AutoNation's 32% drop in first-quarter profit beat Wall Street's expectations, sending the stock higher in afternoon trading.

Could the auto industry finally be stabilizing? While few would claim



to be the sector's bellweather, it is the country's largest retailer of both new and used vehicles, and the 32% drop in first-quarter profit it reported today managed to beat Wall Street's expectations.

The better-than-expected earnings sent shares of AutoNation up 10% to $16.94 in afternoon trading.

AutoNation's results coincided with a report released by J.D. Power and Associates that claimed auto sales will remain at 30-year lows in April, but that the industry as a whole could be stabilizing.
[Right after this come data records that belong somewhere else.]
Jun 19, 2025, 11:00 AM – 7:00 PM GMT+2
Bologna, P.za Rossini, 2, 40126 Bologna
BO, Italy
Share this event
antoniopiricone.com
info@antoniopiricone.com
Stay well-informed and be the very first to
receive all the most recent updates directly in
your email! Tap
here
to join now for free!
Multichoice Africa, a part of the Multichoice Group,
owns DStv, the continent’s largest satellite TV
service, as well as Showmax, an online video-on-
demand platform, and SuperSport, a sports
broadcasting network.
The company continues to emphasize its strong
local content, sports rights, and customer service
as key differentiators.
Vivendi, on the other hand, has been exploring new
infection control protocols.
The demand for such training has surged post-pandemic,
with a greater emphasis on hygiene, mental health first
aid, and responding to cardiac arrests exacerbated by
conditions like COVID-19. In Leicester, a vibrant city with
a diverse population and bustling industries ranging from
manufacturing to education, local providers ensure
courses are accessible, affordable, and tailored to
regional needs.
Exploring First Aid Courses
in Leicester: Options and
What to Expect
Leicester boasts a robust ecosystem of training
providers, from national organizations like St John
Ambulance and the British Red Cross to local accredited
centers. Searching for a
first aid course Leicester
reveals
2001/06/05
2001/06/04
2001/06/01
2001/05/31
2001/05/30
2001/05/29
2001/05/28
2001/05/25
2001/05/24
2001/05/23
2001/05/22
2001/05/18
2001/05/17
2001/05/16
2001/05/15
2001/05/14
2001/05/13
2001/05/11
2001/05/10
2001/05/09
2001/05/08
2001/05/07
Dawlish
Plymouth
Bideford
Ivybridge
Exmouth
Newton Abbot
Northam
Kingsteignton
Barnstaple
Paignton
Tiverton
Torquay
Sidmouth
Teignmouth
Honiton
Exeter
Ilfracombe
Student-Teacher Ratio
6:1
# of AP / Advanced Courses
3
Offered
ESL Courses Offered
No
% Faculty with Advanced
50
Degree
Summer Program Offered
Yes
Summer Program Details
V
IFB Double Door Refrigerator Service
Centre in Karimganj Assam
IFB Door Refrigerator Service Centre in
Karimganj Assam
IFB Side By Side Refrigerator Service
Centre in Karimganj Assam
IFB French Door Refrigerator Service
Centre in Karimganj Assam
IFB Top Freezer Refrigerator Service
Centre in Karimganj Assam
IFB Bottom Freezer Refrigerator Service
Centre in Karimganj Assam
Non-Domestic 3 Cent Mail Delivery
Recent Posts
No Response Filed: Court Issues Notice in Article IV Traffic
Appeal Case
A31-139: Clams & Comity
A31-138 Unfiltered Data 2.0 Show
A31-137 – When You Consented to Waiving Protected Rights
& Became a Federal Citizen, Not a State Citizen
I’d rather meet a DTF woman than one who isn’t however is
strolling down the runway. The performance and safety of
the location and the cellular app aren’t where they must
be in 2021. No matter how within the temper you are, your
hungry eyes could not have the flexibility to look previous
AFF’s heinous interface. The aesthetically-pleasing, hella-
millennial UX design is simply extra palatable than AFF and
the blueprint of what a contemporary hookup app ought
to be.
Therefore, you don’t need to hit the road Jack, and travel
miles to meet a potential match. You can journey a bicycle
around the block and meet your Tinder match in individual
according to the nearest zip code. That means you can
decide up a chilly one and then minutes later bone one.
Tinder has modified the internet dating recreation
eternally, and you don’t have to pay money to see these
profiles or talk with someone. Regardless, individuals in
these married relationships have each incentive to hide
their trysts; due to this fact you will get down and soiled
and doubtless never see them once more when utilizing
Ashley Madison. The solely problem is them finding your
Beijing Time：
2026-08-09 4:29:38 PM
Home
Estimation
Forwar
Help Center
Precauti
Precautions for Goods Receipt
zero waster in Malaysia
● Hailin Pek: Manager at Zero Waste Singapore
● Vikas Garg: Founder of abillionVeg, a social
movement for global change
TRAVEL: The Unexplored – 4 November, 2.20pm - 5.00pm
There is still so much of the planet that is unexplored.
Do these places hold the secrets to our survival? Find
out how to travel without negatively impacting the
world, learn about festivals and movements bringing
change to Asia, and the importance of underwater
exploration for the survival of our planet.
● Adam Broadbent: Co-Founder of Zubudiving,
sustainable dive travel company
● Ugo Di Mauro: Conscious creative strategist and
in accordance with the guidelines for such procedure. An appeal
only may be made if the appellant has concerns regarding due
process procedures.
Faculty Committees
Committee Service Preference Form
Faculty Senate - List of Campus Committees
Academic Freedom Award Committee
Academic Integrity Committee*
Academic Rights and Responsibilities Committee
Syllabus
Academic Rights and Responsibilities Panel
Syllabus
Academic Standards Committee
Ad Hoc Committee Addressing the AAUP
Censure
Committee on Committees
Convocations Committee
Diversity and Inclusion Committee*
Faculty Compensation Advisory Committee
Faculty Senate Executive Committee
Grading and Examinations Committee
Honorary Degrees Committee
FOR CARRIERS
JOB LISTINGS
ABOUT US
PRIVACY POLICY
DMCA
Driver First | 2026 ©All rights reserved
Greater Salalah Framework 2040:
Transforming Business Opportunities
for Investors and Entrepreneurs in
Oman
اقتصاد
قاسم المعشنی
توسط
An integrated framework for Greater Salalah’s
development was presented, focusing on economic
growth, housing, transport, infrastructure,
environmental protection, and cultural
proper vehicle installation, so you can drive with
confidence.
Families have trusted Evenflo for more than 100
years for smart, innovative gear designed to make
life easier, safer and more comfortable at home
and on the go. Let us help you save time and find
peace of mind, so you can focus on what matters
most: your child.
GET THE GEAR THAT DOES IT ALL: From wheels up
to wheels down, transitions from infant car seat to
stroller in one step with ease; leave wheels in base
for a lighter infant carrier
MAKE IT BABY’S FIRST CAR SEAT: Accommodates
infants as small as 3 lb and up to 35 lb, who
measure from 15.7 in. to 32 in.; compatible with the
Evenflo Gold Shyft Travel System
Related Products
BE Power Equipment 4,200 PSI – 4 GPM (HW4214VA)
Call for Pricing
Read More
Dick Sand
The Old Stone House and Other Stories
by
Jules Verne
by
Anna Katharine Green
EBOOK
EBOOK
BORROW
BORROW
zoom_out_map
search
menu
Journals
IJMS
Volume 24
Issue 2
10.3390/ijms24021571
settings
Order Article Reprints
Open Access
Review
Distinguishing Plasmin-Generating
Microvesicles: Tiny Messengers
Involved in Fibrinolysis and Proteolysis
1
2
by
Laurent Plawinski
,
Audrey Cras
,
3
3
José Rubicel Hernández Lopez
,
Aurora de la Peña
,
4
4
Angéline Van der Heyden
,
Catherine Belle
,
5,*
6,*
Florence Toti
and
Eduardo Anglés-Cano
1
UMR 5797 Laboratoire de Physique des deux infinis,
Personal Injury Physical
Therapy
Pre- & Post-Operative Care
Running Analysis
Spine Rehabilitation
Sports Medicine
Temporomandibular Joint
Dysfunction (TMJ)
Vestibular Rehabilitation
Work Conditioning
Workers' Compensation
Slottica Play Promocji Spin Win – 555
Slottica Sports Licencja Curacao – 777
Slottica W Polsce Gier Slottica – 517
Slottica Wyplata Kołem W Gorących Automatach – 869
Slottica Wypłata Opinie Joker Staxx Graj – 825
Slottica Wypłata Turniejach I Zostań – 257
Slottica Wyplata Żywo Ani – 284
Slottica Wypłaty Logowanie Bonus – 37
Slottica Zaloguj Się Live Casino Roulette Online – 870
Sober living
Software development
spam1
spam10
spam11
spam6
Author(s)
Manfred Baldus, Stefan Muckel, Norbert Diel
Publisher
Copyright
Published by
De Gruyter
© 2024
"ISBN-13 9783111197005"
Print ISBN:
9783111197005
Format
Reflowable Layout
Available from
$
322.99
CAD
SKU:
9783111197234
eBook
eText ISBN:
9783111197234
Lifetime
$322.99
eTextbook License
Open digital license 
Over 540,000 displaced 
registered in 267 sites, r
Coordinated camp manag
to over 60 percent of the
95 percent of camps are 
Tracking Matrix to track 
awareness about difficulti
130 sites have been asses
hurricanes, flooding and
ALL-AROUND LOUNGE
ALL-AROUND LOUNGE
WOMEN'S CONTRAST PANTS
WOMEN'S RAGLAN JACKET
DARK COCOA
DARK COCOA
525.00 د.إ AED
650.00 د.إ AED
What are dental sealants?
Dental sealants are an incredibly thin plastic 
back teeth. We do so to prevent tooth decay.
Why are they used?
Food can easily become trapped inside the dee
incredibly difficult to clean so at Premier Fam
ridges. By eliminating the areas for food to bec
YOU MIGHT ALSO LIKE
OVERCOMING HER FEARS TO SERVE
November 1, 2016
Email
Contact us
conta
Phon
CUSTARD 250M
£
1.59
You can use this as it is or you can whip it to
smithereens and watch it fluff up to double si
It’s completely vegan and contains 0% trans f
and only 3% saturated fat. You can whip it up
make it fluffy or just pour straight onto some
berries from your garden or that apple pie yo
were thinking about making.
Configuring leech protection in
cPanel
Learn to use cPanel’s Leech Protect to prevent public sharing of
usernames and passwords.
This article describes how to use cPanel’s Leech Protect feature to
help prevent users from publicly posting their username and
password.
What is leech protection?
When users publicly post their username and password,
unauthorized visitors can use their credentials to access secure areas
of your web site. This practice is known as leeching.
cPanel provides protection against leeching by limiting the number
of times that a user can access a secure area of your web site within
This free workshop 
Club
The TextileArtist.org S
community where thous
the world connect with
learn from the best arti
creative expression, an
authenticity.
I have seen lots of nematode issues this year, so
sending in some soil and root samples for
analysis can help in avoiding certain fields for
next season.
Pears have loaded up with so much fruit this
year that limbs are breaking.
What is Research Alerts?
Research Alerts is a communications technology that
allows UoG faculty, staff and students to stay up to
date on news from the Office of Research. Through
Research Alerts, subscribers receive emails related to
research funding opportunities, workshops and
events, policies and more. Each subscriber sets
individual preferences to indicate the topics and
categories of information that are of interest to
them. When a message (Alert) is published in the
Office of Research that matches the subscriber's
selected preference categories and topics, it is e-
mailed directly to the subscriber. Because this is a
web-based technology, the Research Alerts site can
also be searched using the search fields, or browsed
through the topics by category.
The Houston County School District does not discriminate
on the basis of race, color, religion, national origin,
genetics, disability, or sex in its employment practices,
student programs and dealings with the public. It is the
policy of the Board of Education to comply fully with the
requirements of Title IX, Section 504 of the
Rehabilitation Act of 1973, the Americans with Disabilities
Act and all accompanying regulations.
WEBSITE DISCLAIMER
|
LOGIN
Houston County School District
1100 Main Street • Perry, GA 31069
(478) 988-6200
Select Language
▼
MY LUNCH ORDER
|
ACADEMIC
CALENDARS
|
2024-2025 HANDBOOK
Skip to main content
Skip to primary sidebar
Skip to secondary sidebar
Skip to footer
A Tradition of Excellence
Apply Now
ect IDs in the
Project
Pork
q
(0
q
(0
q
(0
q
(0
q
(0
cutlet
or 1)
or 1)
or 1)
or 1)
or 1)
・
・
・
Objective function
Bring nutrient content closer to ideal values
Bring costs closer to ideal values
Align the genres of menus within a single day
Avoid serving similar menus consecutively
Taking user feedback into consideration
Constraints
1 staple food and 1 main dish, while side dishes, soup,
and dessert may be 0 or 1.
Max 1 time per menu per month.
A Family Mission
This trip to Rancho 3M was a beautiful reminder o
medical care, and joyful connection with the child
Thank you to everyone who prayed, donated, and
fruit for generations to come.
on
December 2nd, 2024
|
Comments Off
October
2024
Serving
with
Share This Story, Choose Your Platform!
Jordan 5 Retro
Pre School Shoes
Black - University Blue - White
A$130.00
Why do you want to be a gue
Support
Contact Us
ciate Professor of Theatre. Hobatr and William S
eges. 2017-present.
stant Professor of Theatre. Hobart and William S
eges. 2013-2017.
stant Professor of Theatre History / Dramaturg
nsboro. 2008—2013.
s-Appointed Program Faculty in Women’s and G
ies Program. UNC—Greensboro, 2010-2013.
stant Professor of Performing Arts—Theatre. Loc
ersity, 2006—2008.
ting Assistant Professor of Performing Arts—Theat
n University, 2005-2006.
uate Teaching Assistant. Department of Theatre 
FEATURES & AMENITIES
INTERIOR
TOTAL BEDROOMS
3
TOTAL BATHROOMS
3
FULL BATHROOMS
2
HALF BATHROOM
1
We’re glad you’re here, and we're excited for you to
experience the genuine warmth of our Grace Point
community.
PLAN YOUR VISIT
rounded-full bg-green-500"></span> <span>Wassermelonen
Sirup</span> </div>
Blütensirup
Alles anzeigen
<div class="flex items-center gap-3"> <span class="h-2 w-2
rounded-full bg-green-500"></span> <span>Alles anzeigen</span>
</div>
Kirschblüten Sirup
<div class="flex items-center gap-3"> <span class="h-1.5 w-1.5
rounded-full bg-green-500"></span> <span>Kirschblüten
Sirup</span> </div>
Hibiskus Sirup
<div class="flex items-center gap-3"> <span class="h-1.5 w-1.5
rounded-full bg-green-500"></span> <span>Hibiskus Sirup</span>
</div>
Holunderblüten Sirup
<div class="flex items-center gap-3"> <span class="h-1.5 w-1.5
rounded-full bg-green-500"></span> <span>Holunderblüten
J.D. Power, which gathers real-time transaction data from more than 10,000 dealerships across the United States, expects a modest increase in auto sales over the next few months. For the full year the group projects the retail sales to total 8.5 million.

During the quarter AutoNation's earnings fell to $34.6 million or 20 cents a share, from $50.7 million, or 28 cents a year ago. Excluding one-time items such as asset sales and a purchase of its own debt, the company earned 23 cents per share. Analysts forecast earnings of 16 cents a share.

Revenue dropped 36 percent to $2.47 billion from $3.84 billion.

AutoNation has been cutting orders for new vehicles recently to keep inventory in line with weak demand. Sales of new vehicles at stores fell 43% during the quarter and traffic was off about 25%, said Chief Operating Officer Mike Maroone.

The company is expecting sales will improve in the second half of the year and is waiting to see how they will be impacted by the Treasury Department's Term Asset Loan Facility, or TALF, which kicked off at the end of March. "We definitely felt an improvement in business already in the last 10 days of March, and I now feel that the first quarter will prove to be the bottom in this whole difficult period," Chief Executive Mike Jackson said in an interview with the Associated Press.